[Records for processing — start]

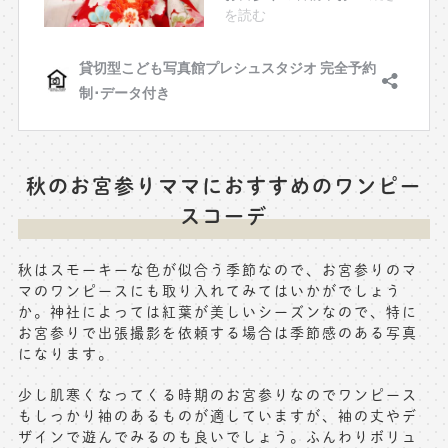
秋のお宮参りママにおすすめのワンピー
スコーデ
秋はスモーキーな色が似合う季節なので、お宮参りのマ
マのワンピースにも取り入れてみてはいかがでしょう
か。神社によっては紅葉が美しいシーズンなので、特に
お宮参りで出張撮影を依頼する場合は季節感のある写真
になります。
少し肌寒くなってくる時期のお宮参りなのでワンピース
もしっかり袖のあるものが適していますが、袖の丈やデ
ザインで遊んでみるのも良いでしょう。ふんわりボリュ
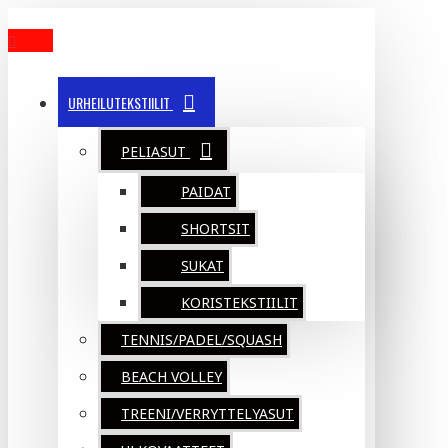
MENU
URHEILUTEKSTIILIT
PELIASUT
PAIDAT
SHORTSIT
SUKAT
KORISTEKSTIILIT
TENNIS/PADEL/SQUASH
BEACH VOLLEY
TREENI/VERRYTTELYASUT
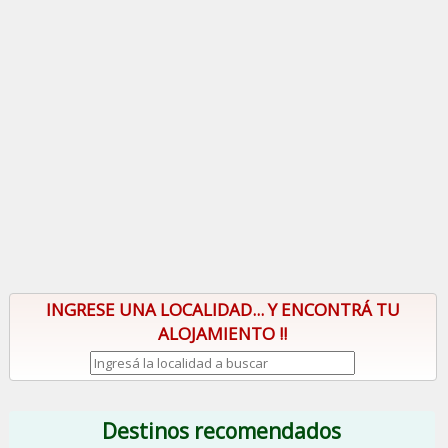
INGRESE UNA LOCALIDAD... Y ENCONTRÁ TU
ALOJAMIENTO !!
Destinos recomendados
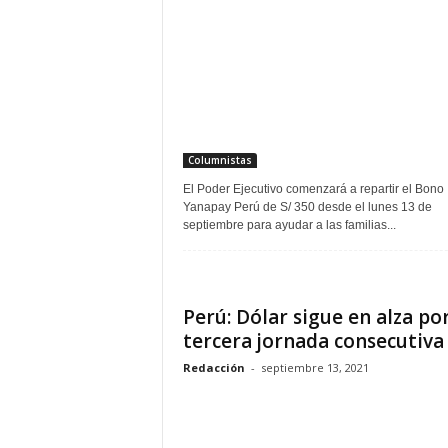
Columnistas
El Poder Ejecutivo comenzará a repartir el Bono
Yanapay Perú de S/ 350 desde el lunes 13 de
septiembre para ayudar a las familias...
Perú: Dólar sigue en alza po
tercera jornada consecutiva
Redacción
-
septiembre 13, 2021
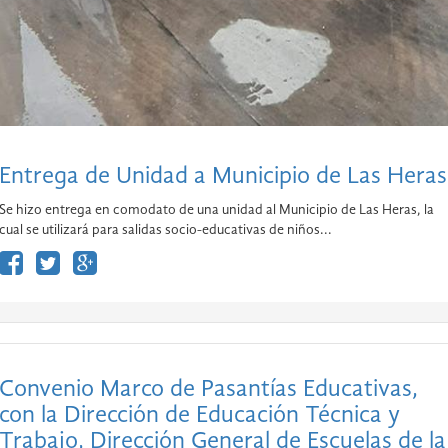
Entrega de Unidad a Municipio de Las Heras
Se hizo entrega en comodato de una unidad al Municipio de Las Heras, la
cual se utilizará para salidas socio-educativas de niños...
Convenio Marco de Pasantías Educativas,
con la Dirección de Educación Técnica y
Trabajo, Dirección General de Escuelas de la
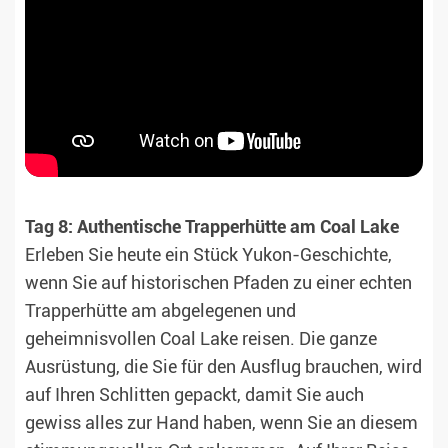
Tag 8: Authentische Trapperhütte am Coal Lake
Erleben Sie heute ein Stück Yukon-Geschichte,
wenn Sie auf historischen Pfaden zu einer echten
Trapperhütte am abgelegenen und
geheimnisvollen Coal Lake reisen. Die ganze
Ausrüstung, die Sie für den Ausflug brauchen, wird
auf Ihren Schlitten gepackt, damit Sie auch
gewiss alles zur Hand haben, wenn Sie an diesem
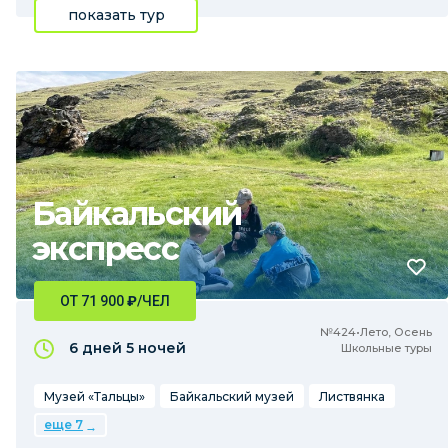
показать тур
Байкальский
экспресс
ОТ 71 900
₽
/ЧЕЛ
№424•Лето, Осень
6 дней
5 ночей
Школьные туры
Музей «Тальцы»
Байкальский музей
Листвянка
еще 7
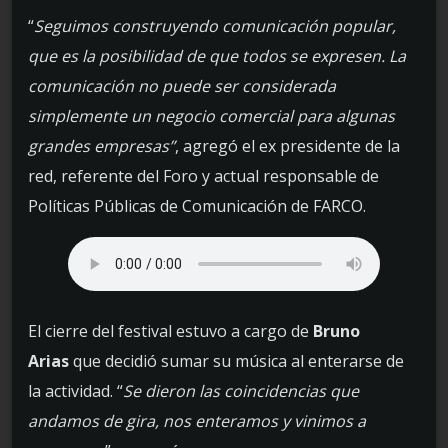
“
Seguimos construyendo comunicación popular,
que es la posibilidad de que todos se expresen. La
comunicación no puede ser considerada
simplemente un negocio comercial para algunas
grandes empresas”
, agregó el ex presidente de la
red, referente del Foro y actual responsable de
Políticas Públicas de Comunicación de FARCO.
El cierre del festival estuvo a cargo de
Bruno
Arias
que decidió sumar su música al enterarse de
la actividad. “
Se dieron las coincidencias que
andamos de gira, nos enteramos y vinimos a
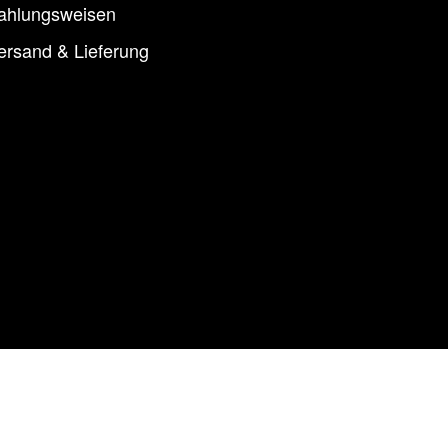
ahlungsweisen
ersand & Lieferung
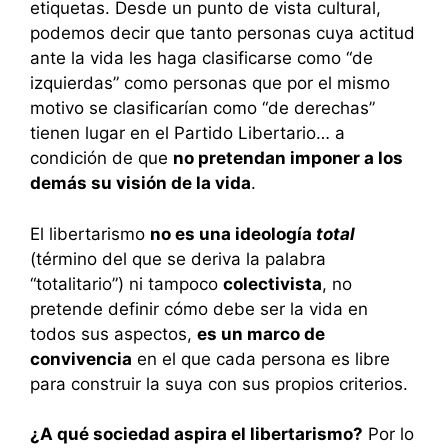
etiquetas. Desde un punto de vista cultural,
podemos decir que tanto personas cuya actitud
ante la vida les haga clasificarse como “de
izquierdas” como personas que por el mismo
motivo se clasificarían como “de derechas”
tienen lugar en el Partido Libertario… a
condición de que
no pretendan imponer a los
demás su visión de la vida
.
El libertarismo
no es una ideología
total
(término del que se deriva la palabra
“totalitario”) ni tampoco
colectivista
, no
pretende definir cómo debe ser la vida en
todos sus aspectos,
es un marco de
convivencia
en el que cada persona es libre
para construir la suya con sus propios criterios.
¿A qué sociedad aspira el libertarismo?
Por lo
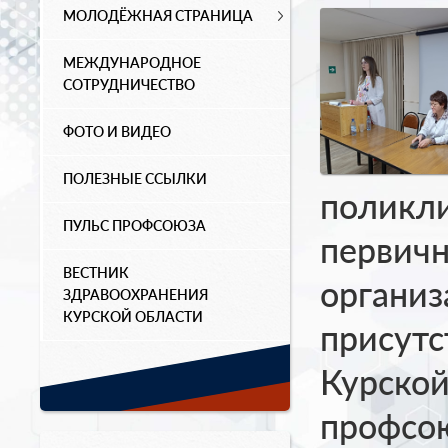
МОЛОДЁЖНАЯ СТРАНИЦА
МЕЖДУНАРОДНОЕ
СОТРУДНИЧЕСТВО
ФОТО И ВИДЕО
ПОЛЕЗНЫЕ ССЫЛКИ
поликли
ПУЛЬС ПРОФСОЮЗА
первич
ВЕСТНИК
организ
ЗДРАВООХРАНЕНИЯ
КУРСКОЙ ОБЛАСТИ
присутс
Курской
профсо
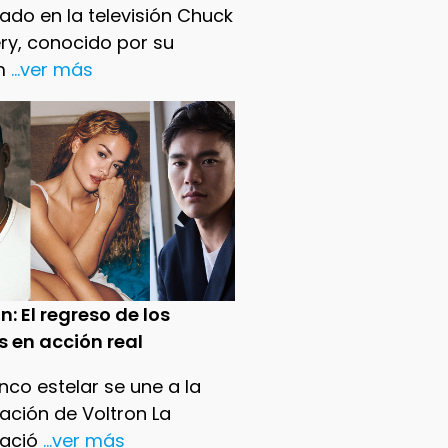
ado en la televisión Chuck
ry, conocido por su
m
...ver más
n: El regreso de los
s en acción real
nco estelar se une a la
ación de Voltron La
ació
...ver más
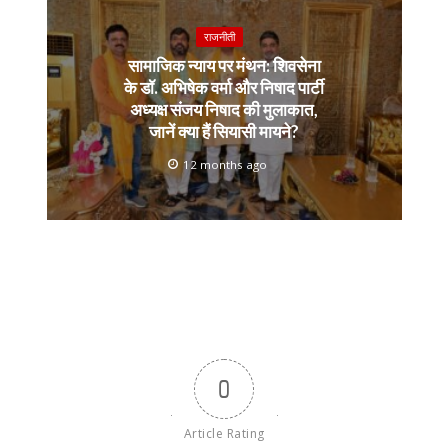
राजनीती
सामाजिक न्याय पर मंथन: शिवसेना
के डॉ. अभिषेक वर्मा और निषाद पार्टी
अध्यक्ष संजय निषाद की मुलाकात,
जानें क्या हैं सियासी मायने?
12 months ago
0
Article Rating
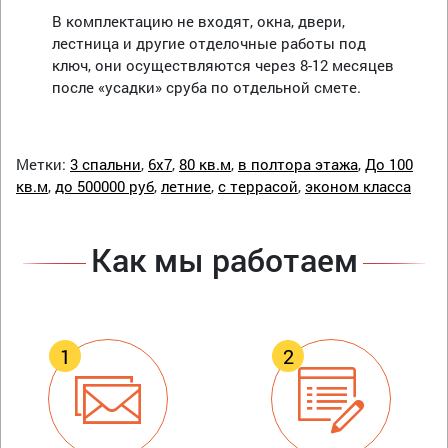
В комплектацию не входят, окна, двери,
лестница и другие отделочные работы под
ключ, они осуществляются через 8-12 месяцев
после «усадки» сруба по отдельной смете.
Метки:
3 спальни
,
6х7
,
80 кв.м
,
в полтора этажа
,
До 100
кв.м
,
до 500000 руб
,
летние
,
с террасой
,
эконом класса
Как мы работаем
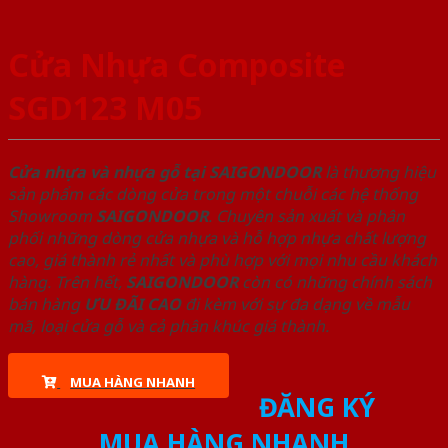
Cửa Nhựa Composite
SGD123 M05
Cửa nhựa và nhựa gỗ tại SAIGONDOOR
là thương hiệu
sản phẩm các dòng cửa trong một chuỗi các hệ thống
Showroom
SAIGONDOOR
. Chuyên sản xuất và phân
phối những dòng cửa nhựa và hỗ hợp nhựa chất lượng
cao, giá thành rẻ nhất và phù hợp với mọi nhu cầu khách
hàng. Trên hết,
SAIGONDOOR
còn có những chính sách
bán hàng
ƯU ĐÃI
CAO
đi kèm với sự đa dạng về mẫu
mã, loại cửa gỗ và cả phân khúc giá thành.
MUA HÀNG NHANH
ĐĂNG KÝ
MUA HÀNG NHANH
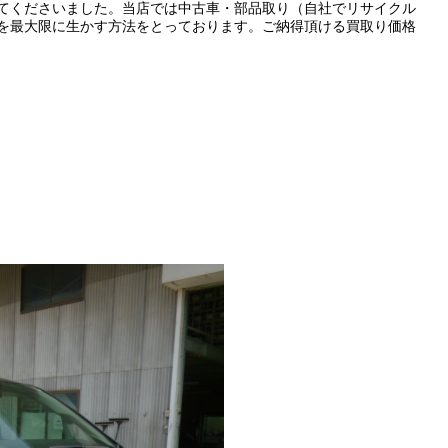
てくださいました。当店では中古車・部品取り（自社でリサイクル
を最大限に生かす方法をとっております。ご納得頂ける買取り価格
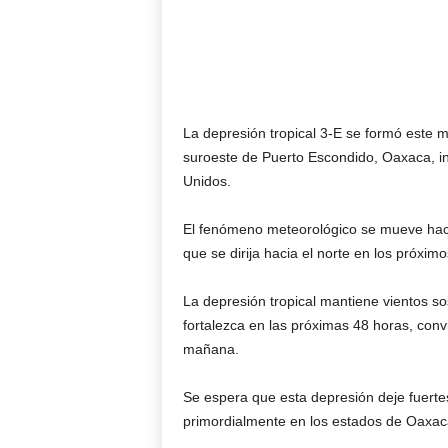
La depresión tropical 3-E se formó este m
suroeste de Puerto Escondido, Oaxaca, i
Unidos.
El fenómeno meteorológico se mueve haci
que se dirija hacia el norte en los próximo
La depresión tropical mantiene vientos s
fortalezca en las próximas 48 horas, convi
mañana.
Se espera que esta depresión deje fuertes
primordialmente en los estados de Oaxaca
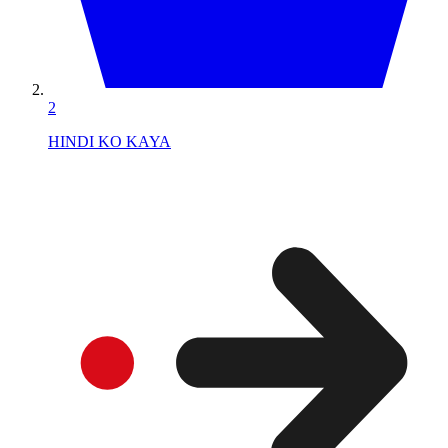
2
HINDI KO KAYA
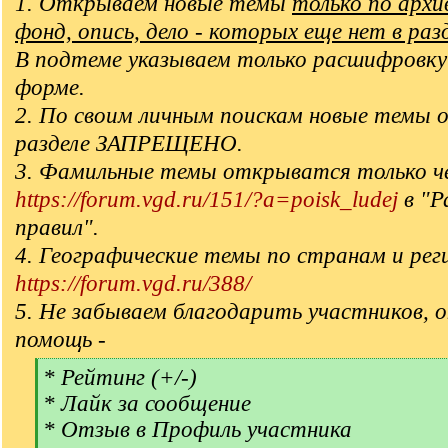
1. Открываем новые темы
только по арх
фонд, опись, дело - которых еще нет в раз
В подтеме указываем только расшифровку
форме.
2. По своим личным поискам новые темы 
разделе ЗАПРЕЩЕНО.
3. Фамильные темы открыватся только ч
https://forum.vgd.ru/151/?a=poisk_ludej
в "Р
правил".
4. Географические темы по странам и рег
https://forum.vgd.ru/388/
5. Не забываем благодарить участников, 
помощь -
[
* Рейтинг (+/-)
q
* Лайк за сообщение
]
* Отзыв в Профиль участника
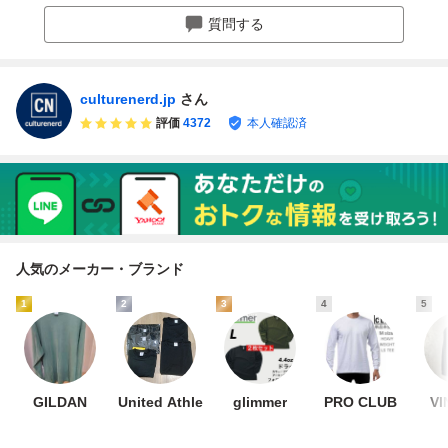
質問する
culturenerd.jp
さん
評価
4372
本人確認済
人気のメーカー・ブランド
1
2
3
4
5
GILDAN
United Athle
glimmer
PRO CLUB
VI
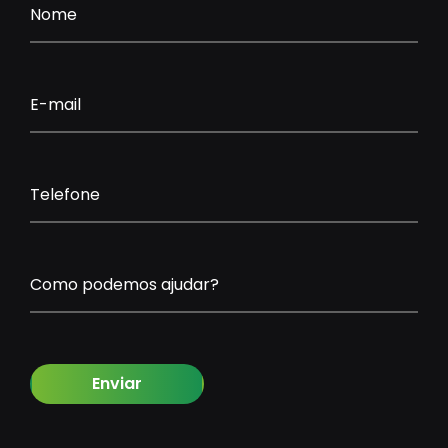
Nome
E-mail
Telefone
Como podemos ajudar?
Enviar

[Records for processing — finish]

What you will do: Copy every line in the data above that has the string "para" in it.

Output:
septiembre para ayudar a las familias...
cual se utilizará para salidas socio-educativas de niños...
simplemente un negocio comercial para algunas
para construir la suya con sus propios criterios.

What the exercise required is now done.